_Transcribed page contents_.
= Beginning of Section =

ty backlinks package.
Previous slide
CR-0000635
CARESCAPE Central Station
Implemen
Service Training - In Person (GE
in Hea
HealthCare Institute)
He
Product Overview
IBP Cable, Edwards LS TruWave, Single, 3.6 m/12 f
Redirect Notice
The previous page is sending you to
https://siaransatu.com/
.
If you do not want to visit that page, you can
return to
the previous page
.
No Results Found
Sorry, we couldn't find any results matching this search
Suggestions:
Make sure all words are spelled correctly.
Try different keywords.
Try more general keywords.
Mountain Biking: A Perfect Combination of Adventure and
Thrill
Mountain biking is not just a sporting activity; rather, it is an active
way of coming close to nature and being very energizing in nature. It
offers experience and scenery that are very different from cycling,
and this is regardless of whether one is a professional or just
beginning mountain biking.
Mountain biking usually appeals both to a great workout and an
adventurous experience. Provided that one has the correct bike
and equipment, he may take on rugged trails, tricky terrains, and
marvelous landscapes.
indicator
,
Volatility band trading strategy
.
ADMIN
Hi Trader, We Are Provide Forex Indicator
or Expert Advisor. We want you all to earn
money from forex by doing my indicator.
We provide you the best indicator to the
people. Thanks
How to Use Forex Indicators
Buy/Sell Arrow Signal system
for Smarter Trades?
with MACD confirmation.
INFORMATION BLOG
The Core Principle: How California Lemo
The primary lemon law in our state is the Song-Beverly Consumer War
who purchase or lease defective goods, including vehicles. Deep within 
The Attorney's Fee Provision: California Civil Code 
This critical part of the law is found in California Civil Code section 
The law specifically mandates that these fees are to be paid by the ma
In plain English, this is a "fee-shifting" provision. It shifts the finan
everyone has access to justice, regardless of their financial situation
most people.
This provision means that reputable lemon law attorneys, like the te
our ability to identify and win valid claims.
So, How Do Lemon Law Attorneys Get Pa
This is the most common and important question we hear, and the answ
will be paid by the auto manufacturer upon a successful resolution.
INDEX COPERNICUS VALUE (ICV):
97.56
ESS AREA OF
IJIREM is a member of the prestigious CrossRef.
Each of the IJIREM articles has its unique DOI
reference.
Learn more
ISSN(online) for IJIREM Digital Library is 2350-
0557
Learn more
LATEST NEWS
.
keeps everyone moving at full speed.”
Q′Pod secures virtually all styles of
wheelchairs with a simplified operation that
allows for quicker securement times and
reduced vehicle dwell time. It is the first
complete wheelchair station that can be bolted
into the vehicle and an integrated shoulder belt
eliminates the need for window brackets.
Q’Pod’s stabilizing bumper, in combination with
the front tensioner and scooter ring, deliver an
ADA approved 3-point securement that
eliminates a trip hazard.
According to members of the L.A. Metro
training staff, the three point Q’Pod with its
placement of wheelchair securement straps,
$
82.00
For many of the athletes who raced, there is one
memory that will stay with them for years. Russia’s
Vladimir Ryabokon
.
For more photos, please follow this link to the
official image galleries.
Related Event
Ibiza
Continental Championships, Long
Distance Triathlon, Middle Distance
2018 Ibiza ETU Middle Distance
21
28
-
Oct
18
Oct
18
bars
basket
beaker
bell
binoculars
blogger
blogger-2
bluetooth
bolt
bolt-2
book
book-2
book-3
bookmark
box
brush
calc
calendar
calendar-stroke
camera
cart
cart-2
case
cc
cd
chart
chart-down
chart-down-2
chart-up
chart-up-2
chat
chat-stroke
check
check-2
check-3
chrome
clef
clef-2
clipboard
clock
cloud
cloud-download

= End of Section =

_DESCRIPTION OF THE TASK_. The answer is a single number: how many lines in the data above hold the string "will".

_PROBLEM SOLUTION_. 2